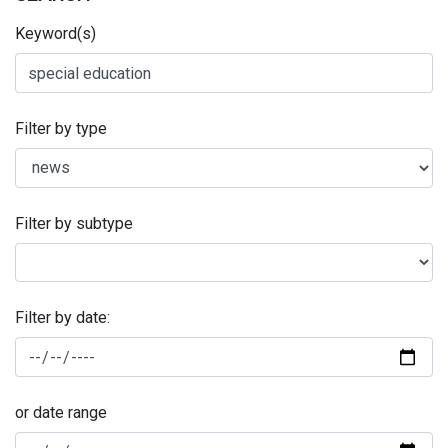
Keyword(s)
Filter by type
Filter by subtype
Filter by date:
or date range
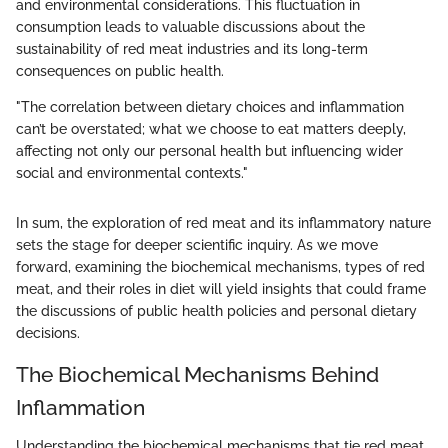
and environmental considerations. This fluctuation in
consumption leads to valuable discussions about the
sustainability of red meat industries and its long-term
consequences on public health.
"The correlation between dietary choices and inflammation
can’t be overstated; what we choose to eat matters deeply,
affecting not only our personal health but influencing wider
social and environmental contexts."
In sum, the exploration of red meat and its inflammatory nature
sets the stage for deeper scientific inquiry. As we move
forward, examining the biochemical mechanisms, types of red
meat, and their roles in diet will yield insights that could frame
the discussions of public health policies and personal dietary
decisions.
The Biochemical Mechanisms Behind
Inflammation
Understanding the biochemical mechanisms that tie red meat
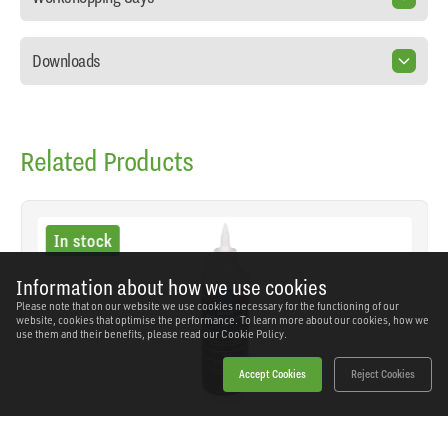
Downloads
Related Products
In stock
Information about how we use cookies
Please note that on our website we use cookies necessary for the functioning of our
website, cookies that optimise the performance. To learn more about our cookies, how we
use them and their benefits, please read our
Cookie Policy.
Accept Cookies
Reject Cookies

* [Exercise details]: Everything from the first line of the entries through the line containing "can’t be overstated;" is to be transcribed exactly; the pictures are not.

* [Final answer]:
Keyword(s)
Filter by type
Filter by subtype
Filter by date:
or date range
and environmental considerations. This fluctuation in
consumption leads to valuable discussions about the
sustainability of red meat industries and its long-term
consequences on public health.
"The correlation between dietary choices and inflammation
can’t be overstated; what we choose to eat matters deeply,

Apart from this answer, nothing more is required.